Thursday, February 21, 2013

Steve Jobs - the Power of Passion

I just finished reading the biography of Steve Jobs. I happened to read the electronic version on my iPad, just as Steve would have liked it. I am not the type that gets easily impressed, but I found this book captivating. More often than not, I start reading a book only to set it aside one third into it. I have a pile of books which are marked “to be finished”...  But I kept reading Steve Jobs’ biography on a daily basis and finished it “cover to cover”.

I lived in Silicon Valley for 20yrs, of which 15yrs in Cupertino – a stone throw away from the Apple campus. I witnessed some of the events described, frequented many of the places mentioned, and knew some of the people referenced in the book.  I have been an Apple/Mac user “on and off” throughout the years. I currently own an iPad and an iPhone, and there are several iPods and MacBook’s within our family.  Steve Jobs and Apple’s story certainly touched my life.

The book surprisingly “tells it like it was”. There is no glorification of Steve Jobs – his personally traits, especially the “not so pretty” ones, do come across. This makes his life story and the Apple story even more impressive. The fact that a “mere mortal” managed to revolutionize several industries, and engineer the biggest turnaround in hi-tech history is simply amazing.
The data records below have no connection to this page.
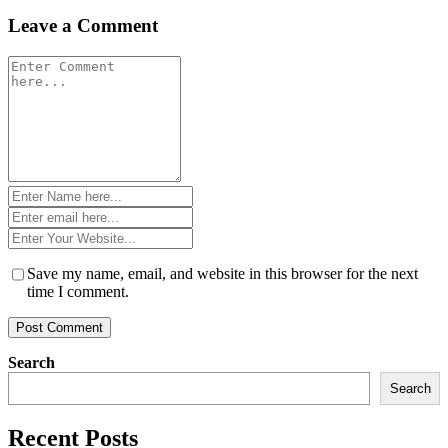
Leave a Comment
Comment
*
Name
*
Email
*
Website
*
Save my name, email, and website in this browser for the next
time I comment.
Search
Search
Recent Posts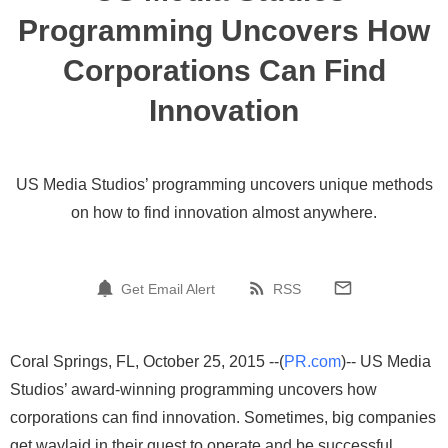
Programming Uncovers How
Corporations Can Find
Innovation
US Media Studios’ programming uncovers unique methods
on how to find innovation almost anywhere.
Get Email Alert
RSS
Coral Springs, FL, October 25, 2015 --(
PR.com
)-- US Media
Studios’ award-winning programming uncovers how
corporations can find innovation. Sometimes, big companies
get waylaid in their quest to operate and be successful.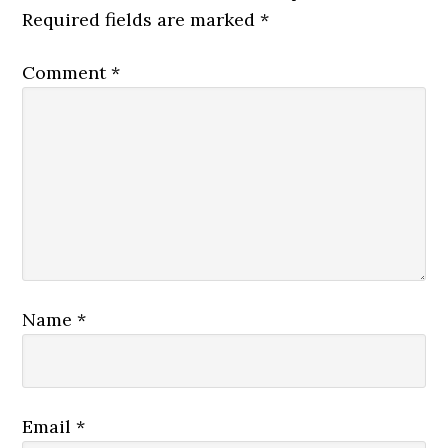
Required fields are marked
*
Comment
*
Name
*
Email
*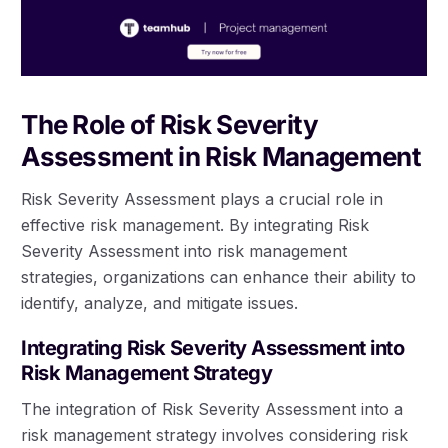
The Role of Risk Severity
Assessment in Risk Management
Risk Severity Assessment plays a crucial role in
effective risk management. By integrating Risk
Severity Assessment into risk management
strategies, organizations can enhance their ability to
identify, analyze, and mitigate issues.
Integrating Risk Severity Assessment into
Risk Management Strategy
The integration of Risk Severity Assessment into a
risk management strategy involves considering risk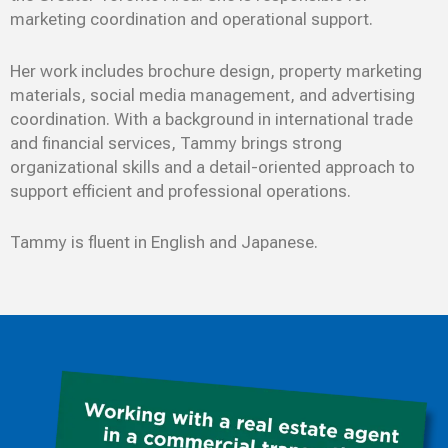
marketing coordination and operational support.
Her work includes brochure design, property marketing
materials, social media management, and advertising
coordination. With a background in international trade
and financial services, Tammy brings strong
organizational skills and a detail-oriented approach to
support efficient and professional operations.
Tammy is fluent in English and Japanese.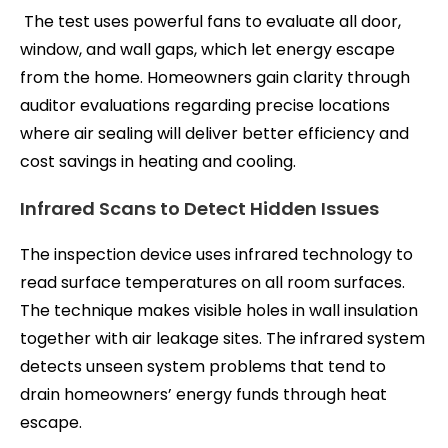
The test uses powerful fans to evaluate all door,
window, and wall gaps, which let energy escape
from the home. Homeowners gain clarity through
auditor evaluations regarding precise locations
where air sealing will deliver better efficiency and
cost savings in heating and cooling.
Infrared Scans to Detect Hidden Issues
The inspection device uses infrared technology to
read surface temperatures on all room surfaces.
The technique makes visible holes in wall insulation
together with air leakage sites. The infrared system
detects unseen system problems that tend to
drain homeowners’ energy funds through heat
escape.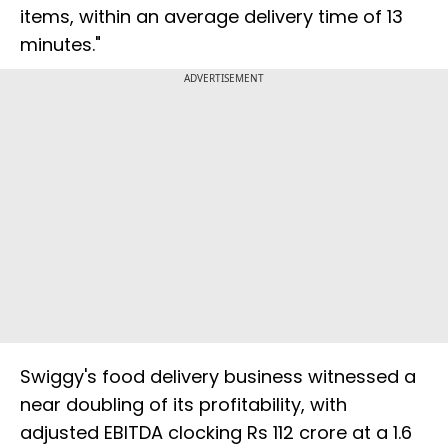
items, within an average delivery time of 13
minutes."
ADVERTISEMENT
Swiggy's food delivery business witnessed a
near doubling of its profitability, with
adjusted EBITDA clocking Rs 112 crore at a 1.6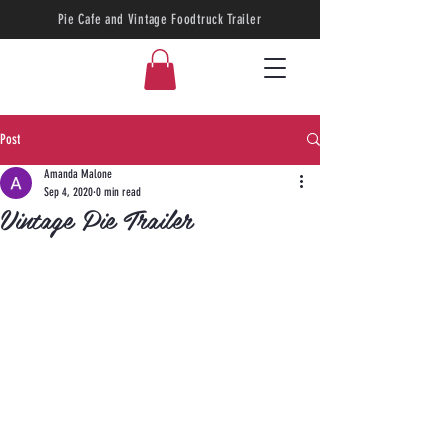
Pie Cafe and Vintage Foodtruck Trailer
Post
Amanda Malone
Sep 4, 2020
0 min read
Vintage Pie Trailer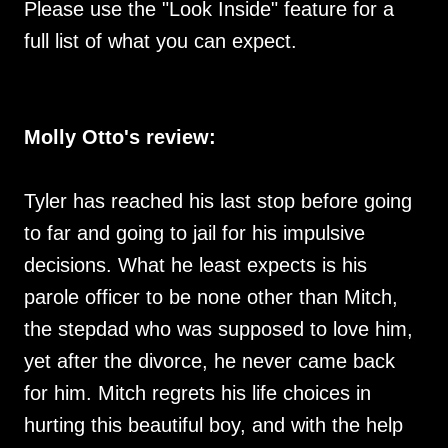
Please use the "Look Inside" feature for a
full list of what you can expect.
Molly Otto's review:
Tyler has reached his last stop before going
to far and going to jail for his impulsive
decisions. What he least expects is his
parole officer to be none other than Mitch,
the stepdad who was supposed to love him,
yet after the divorce, he never came back
for him. Mitch regrets his life choices in
hurting this beautiful boy, and with the help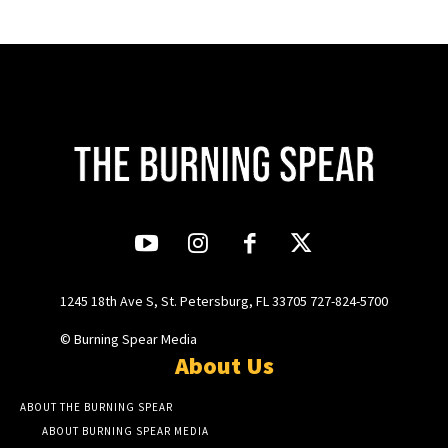
1245 18th Ave S, St. Petersburg, FL 33705 727-824-5700
© Burning Spear Media
About Us
ABOUT THE BURNING SPEAR
ABOUT BURNING SPEAR MEDIA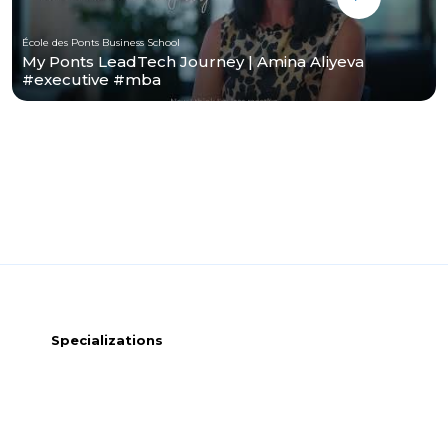
École des Ponts Business School
My Ponts LeadTech Journey | Amina Aliyeva
#executive #mba
Specializations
Some say that Steve Jobs was a product genius. Some say that Apple invented the PC, the music player, the smartphone and the tablet computer. I disagree. Steve Jobs was a special person, but not a necessarily a genius. Apple introduced elegant products, but didn’t literally invent anything. So why was the Jobs-Apple combination so unique? And how did Apple manage to become the most valuable company in the world (at least for a short time)?

I think the answer is ‘Passion’. Steve Jobs may not have been a genius, but he was definitely a person with a passion - lots of it. And he let his passion drive him and the teams he led. And yes, he was a perfectionist. One of my favorite marketing slogans is the one used by Lexus (the car):  “The Relentless Pursuit of Perfection”. My take from reading the biography is that Steve Jobs and Apple were indeed engaged in such pursuit.

Steve Jobs in not my personal hero. I am not sure I could even last in an organization led by him. I don’t believe that humiliating people is the best way to motivate them. I imagine Steve Jobs himself knew this was not his best trait as a leader. But I believe that what he lacked in “soft skills” he made up through vision and passion. That’s what made people follow him, through thick and thin, and eventually achieve greatness.
 Steve Jobs is a proof of the saying that “where there is a will there is a way”. If you asked most people in Silicon Valley 15yrs ago what were the chances of Apple to survive, and perhaps even stage a modest “come back”, very few would have expressed any faith in the company. Let alone predict that Apple would roar back into a dominant market position and lead an industry/society revolution.

So what is the “secret” behind Steve Jobs (and Apple) phenomenal success? Was it his intellectual capacity? I don’t think so. I personally believe it was his passion, strong convictions and his relentless pursuit of perfection.

I believe in the “power of passion”. At the few times I felt passionate about doing something, it propelled me to achievements well beyond my expectations. But I find passion to be an elusive force. It is often hard (for me) to identify and connect to inner passions. And there are always real or imaginary constraints that seem to stand in the way. If I ever discover a way to consistently identify my passions and tap into them, I will feel extremely fortunate.

Steve Jobs discovered his passions and relentlessly pursued them.  That made him special, and in my mind a ‘Passion Genius’.